> **What to produce**
Print, exactly as they stand, the lines below from the one that has "European Commission to" to the one that has "books, e-books, and peer-reviewed journals", inclusive, leaving out the pictures.

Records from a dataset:
# # # # #
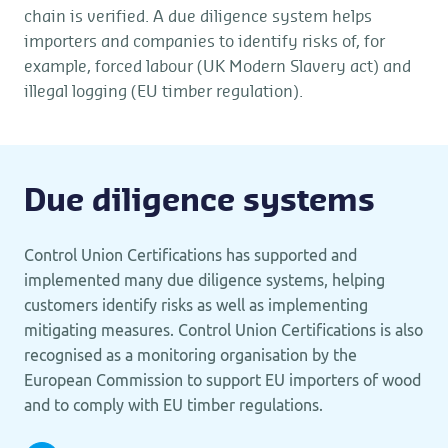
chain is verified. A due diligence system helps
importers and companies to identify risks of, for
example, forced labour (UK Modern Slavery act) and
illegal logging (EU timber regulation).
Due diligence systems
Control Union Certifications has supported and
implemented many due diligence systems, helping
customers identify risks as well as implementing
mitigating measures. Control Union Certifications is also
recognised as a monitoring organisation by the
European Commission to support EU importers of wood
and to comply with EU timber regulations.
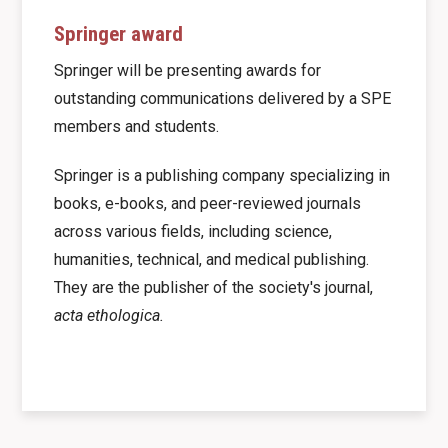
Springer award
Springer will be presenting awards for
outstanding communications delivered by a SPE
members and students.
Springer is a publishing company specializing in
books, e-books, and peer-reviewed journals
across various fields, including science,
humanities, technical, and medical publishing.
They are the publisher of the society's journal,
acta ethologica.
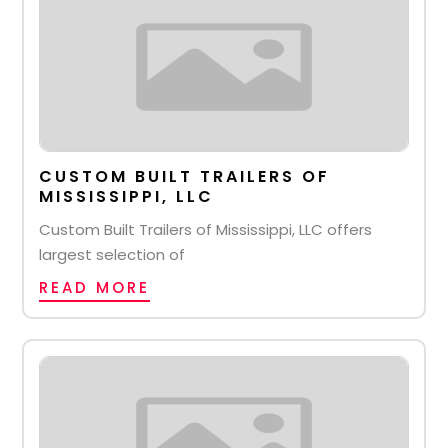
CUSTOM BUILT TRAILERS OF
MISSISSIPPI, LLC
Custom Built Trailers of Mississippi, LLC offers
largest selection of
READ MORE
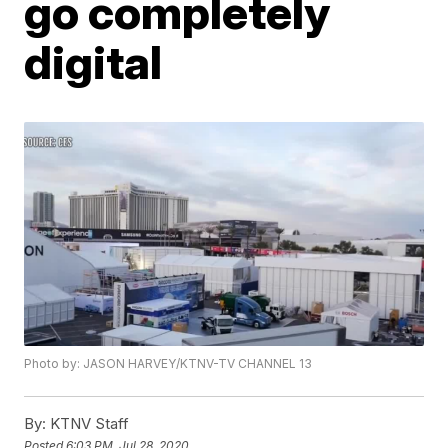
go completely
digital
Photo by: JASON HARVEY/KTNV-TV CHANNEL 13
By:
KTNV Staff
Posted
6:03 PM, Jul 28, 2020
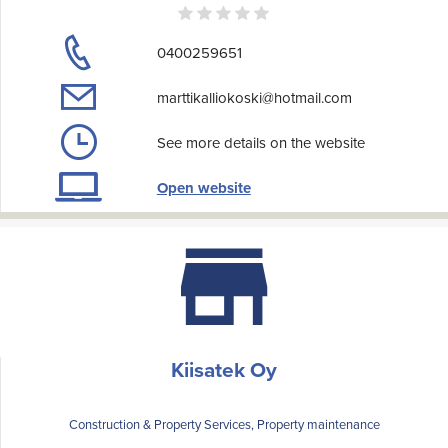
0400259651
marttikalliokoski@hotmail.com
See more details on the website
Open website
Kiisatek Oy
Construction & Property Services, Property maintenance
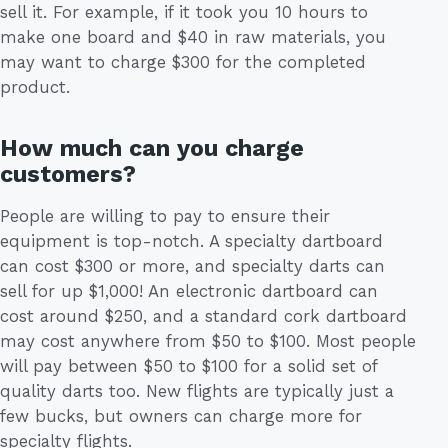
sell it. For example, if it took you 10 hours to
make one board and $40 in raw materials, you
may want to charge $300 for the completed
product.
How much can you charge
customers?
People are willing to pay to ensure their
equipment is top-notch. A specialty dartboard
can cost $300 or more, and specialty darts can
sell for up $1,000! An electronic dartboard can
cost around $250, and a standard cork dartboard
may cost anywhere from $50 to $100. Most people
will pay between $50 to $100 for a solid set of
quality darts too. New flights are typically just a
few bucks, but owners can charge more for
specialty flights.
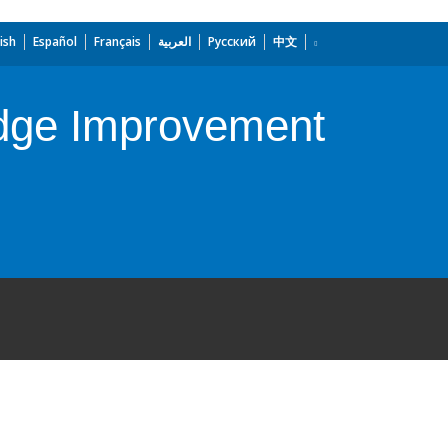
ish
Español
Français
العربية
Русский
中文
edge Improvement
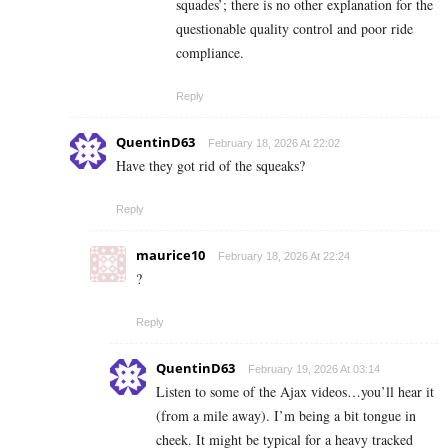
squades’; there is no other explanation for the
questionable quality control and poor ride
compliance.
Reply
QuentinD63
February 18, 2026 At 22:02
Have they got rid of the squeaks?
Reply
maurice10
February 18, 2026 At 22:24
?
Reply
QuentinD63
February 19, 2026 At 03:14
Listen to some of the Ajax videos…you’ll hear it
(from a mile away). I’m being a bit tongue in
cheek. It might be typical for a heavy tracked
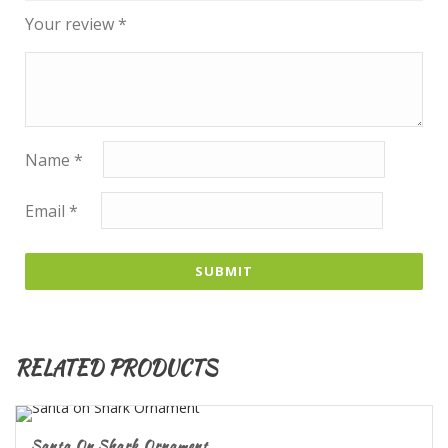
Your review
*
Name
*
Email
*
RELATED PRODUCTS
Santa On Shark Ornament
# # # # #
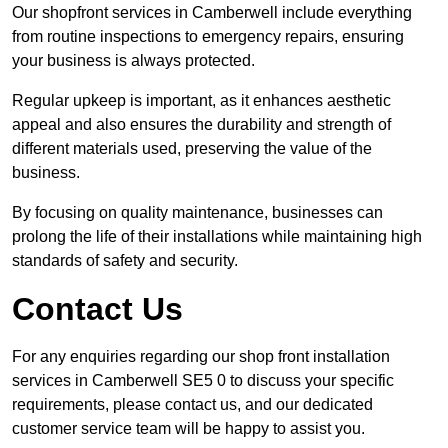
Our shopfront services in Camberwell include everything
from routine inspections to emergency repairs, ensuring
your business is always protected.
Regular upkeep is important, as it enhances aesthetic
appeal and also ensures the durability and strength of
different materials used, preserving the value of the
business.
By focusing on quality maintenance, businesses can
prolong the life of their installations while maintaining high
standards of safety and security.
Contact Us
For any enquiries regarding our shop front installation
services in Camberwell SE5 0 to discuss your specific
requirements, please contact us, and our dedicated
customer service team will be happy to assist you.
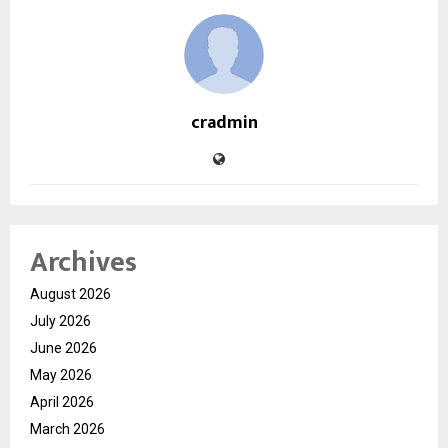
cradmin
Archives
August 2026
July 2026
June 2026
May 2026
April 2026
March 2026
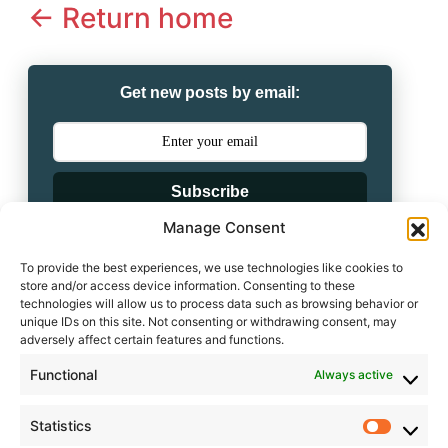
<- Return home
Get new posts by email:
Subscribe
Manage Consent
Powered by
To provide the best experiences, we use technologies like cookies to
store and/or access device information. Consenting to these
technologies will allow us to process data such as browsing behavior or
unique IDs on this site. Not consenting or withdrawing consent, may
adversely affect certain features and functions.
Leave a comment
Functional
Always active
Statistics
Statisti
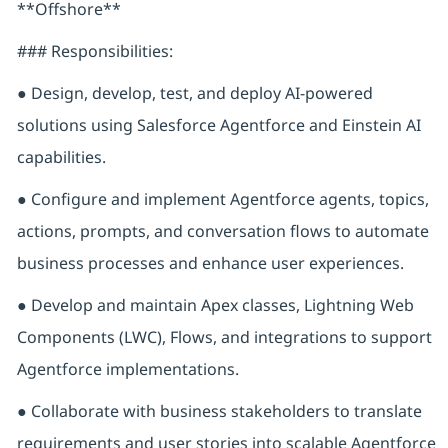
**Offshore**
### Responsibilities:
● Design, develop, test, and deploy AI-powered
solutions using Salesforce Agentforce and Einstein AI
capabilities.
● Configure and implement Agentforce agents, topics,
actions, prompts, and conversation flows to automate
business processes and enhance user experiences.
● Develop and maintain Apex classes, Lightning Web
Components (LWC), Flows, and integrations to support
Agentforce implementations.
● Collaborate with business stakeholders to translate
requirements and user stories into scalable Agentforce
# # # # #
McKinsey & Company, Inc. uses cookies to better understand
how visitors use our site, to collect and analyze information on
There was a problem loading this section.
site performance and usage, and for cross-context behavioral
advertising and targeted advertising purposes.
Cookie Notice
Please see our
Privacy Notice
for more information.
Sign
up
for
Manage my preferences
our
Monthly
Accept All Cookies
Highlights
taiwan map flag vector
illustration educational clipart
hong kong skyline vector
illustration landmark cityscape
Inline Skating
# # # # #
> **Answer area**
European Commission to support EU importers of wood
and to comply with EU timber regulations.
Springer award
Springer will be presenting awards for
outstanding communications delivered by a SPE
members and students.
Springer is a publishing company specializing in
books, e-books, and peer-reviewed journals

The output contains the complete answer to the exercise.